Guillaume Calmettes
Paired data
So far, we have dealt with Categorical & Quantitative variables, whether it was for making inferences from one sample or comparing 2 groups. When comparing two groups, whatever was the nature of our response variable (categorical or quantivative) the explanatory variable has always been categorical.
Today, we will learn how to deal with and describe the relationship between two quantitative variables, meaning that the explanatory will also be quantitative.
A scatterplot is the graph of the relationship between two quantitative variables.
If there are explanatory and response variables:
Explanatory variable on the x axis
Response variable on the y axis
The paired data for each case are plotted as a single point on the scatterplot.
The numerical scales (and units) are independant, one for each variable.
Note:
A scatterplot can have more than 2 dimensions,
it allows you to build complex visualizations:
Size encoding
Color encoding
Symbol encoding
Ex:
- Point size: Population
- Color: Number of larcenies
In this case, multiple relationships between the different variables can be visually appreciated at the same time.
Note:
Multiple datasets can be displayed
on the same scatterplot.
The different datasets can be differentiated by
color/symbol encoding
All the datasets must have the same variables
(displayed on the same scales)
Visual comparisons can be made.
There are 4 majors characteristics to consider when describing a scatterplot:
1. Direction (positive/negative)
A positive association means that values of one variable tend to be higher when values of the other variable are higher
A negative association means that values of one variable tend to be lower when values of the other variable are higher
Two variables are not associated if knowing the value of one variable does not give you any information about the value of the other variable
There are 4 majors characteristics to consider when describing a scatterplot:
1. Direction (positive/negative)
2. Form (linear or not)
An association is considered linear if the overall shape of the data point clouds can be
describe as a line.
An association is considered non-linear if there are obvious non-linearity in the
overall shape of the data points.
There are 4 majors characteristics to consider when describing a scatterplot:
1. Direction (positive/negative)
2. Form (linear or not)
3. Strength (strong-moderate-weak, we will let correlation help us decide)

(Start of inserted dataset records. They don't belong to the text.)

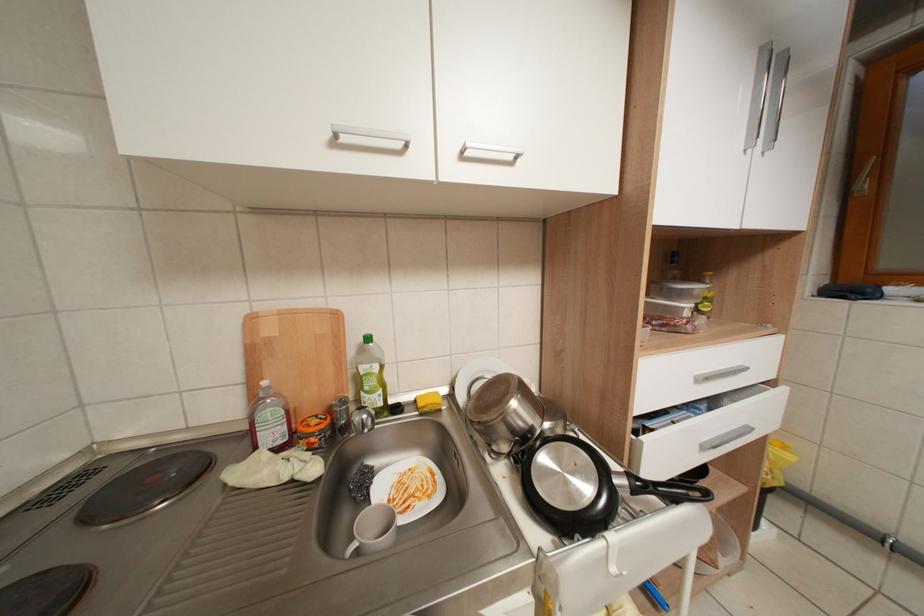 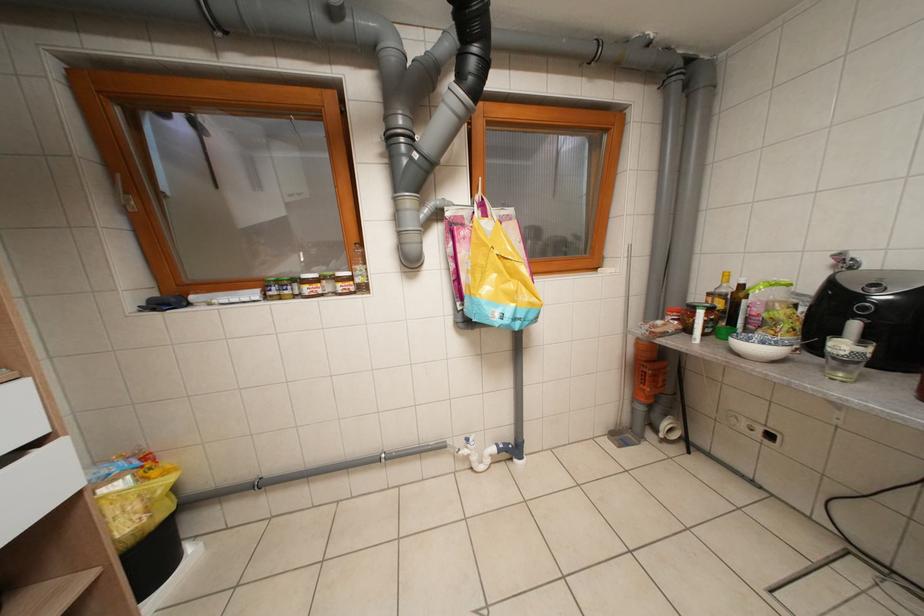 Question: The first image is from the beginning of the video and the second image is from the end. How did the camera likely rotate when shooting the video?

Choices:
 (A) Left
 (B) Right
 (C) Up
 (D) Down

Answer: (B)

The strength of an association is reflected by how close the data points are to each other while describing the overall linear shape. More local variability in both x and y means less strength.
There are 4 majors characteristics to consider when describing a scatterplot:
1. Direction (positive/negative)
2. Form (linear or not)
3. Strength (strong-moderate-weak, we will let correlation help us decide)
4. Unusual observations
Unusual observations (outliers) refer to data points for which one of the variable is much lower or much greater than the same variable for the other data points. This data point will appear to be out of place compared to the other ones.

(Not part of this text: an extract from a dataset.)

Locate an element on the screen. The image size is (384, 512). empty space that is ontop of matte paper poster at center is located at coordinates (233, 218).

Make initial guesses for the strength and direction of association for each of the following car characteristics
In statistics, dependence (or association) is any statistical relationship,
whether causal or not, between two (random) variables.
When the association is linear, we often refer to such an association as correlation.

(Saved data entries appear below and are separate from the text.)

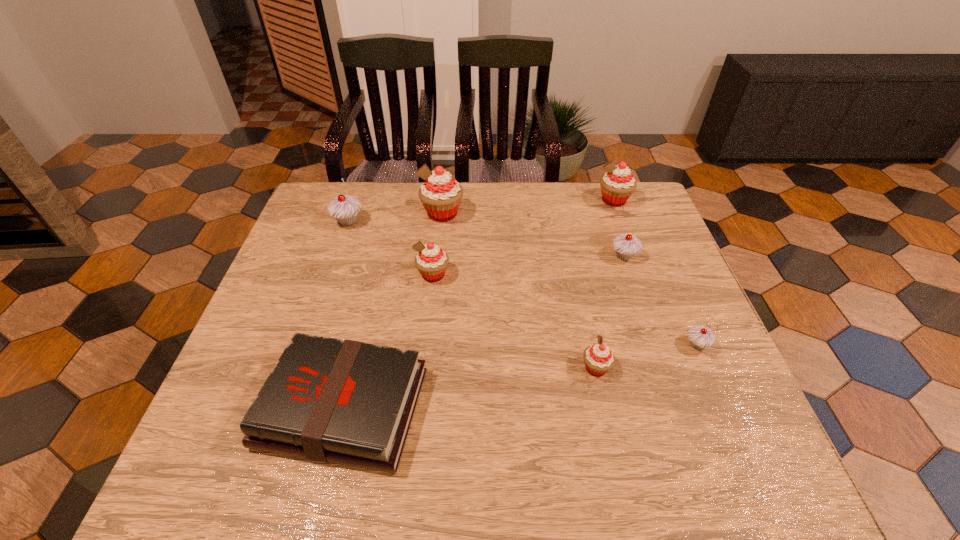 This screenshot has width=960, height=540. I want to click on vacant space situated 0.210m on the right of the red hardback book, so click(527, 407).

The height and width of the screenshot is (540, 960). In order to click on object positioned at the near edge in this screenshot , I will do `click(330, 400)`.

At what (x,y) coordinates should I click in order to perform the action: click on cupcake located at the left edge. Please return your answer as a coordinate pair (x, y). This screenshot has height=540, width=960. Looking at the image, I should click on (344, 209).

Identify the location of hardback book that is at the left edge. The image size is (960, 540). tap(330, 400).

Where is `object that is at the far left corner`? The width and height of the screenshot is (960, 540). object that is at the far left corner is located at coordinates (344, 209).

Where is `object that is at the near left corner`? Image resolution: width=960 pixels, height=540 pixels. object that is at the near left corner is located at coordinates (330, 400).

This screenshot has width=960, height=540. In order to click on object that is positioned at the far right corner in this screenshot , I will do `click(617, 185)`.

The width and height of the screenshot is (960, 540). Find the location of `free spot at the far edge of the desktop`. free spot at the far edge of the desktop is located at coordinates tap(382, 185).

Where is `free spot at the left edge of the desktop`? free spot at the left edge of the desktop is located at coordinates (234, 390).

Identify the location of vacant region at the right edge. (630, 290).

The numerical statistic to measure the strength and direction of linear association between two quantitative variables is the correlation coefficient (often simply called "correlation").
sample correlation coefficient: $r$
population correlation coefficient: $\rho$ ("rho")
Correlation coefficient ($r$)
What are the properties of $r$?
The correlation coefficient:
Reflects the linear strength and direction of a linear relationship
Does not reflect the slope of the relationship
Does not reflect many aspects of nonlinear relationships
Range of values: $-1\leq r\leq1$
The sign indicates the direction of association:
The closer $r$ is to $\pm 1$, the stronger the linear association (the closer the points fit to a line)
$r$ has no units and does not depend on the units of measurement
The correlation makes no distinction between explanatory and response variables (swap the axes and the correlation coefficient will be the same)
The commonly accepted ranges for interpreting the correlation coefficient are as follow:
Correlation value (absolute value) | Strength of association | What this means |
0.7 to 1.0 | Strong |
The points will appear to be nearly a straight line |
0.3 to 0.7 | Moderate | When looking at the graph the increasing/decreasing pattern will be clear, but it won’t be nearly a line |
0.1 to 0.3 | Weak | With some effort you will be able to see a slightly increasing/decreasing pattern |
0 to 0.1 | None | No discernible increasing/decreasing pattern |
Go to http://istics.net/Correlations/
Enter group id:
Cal17We routinely rely on technology to compute correlations (computing the correlation "by hand" can be tedious, especially with a very high number of data points).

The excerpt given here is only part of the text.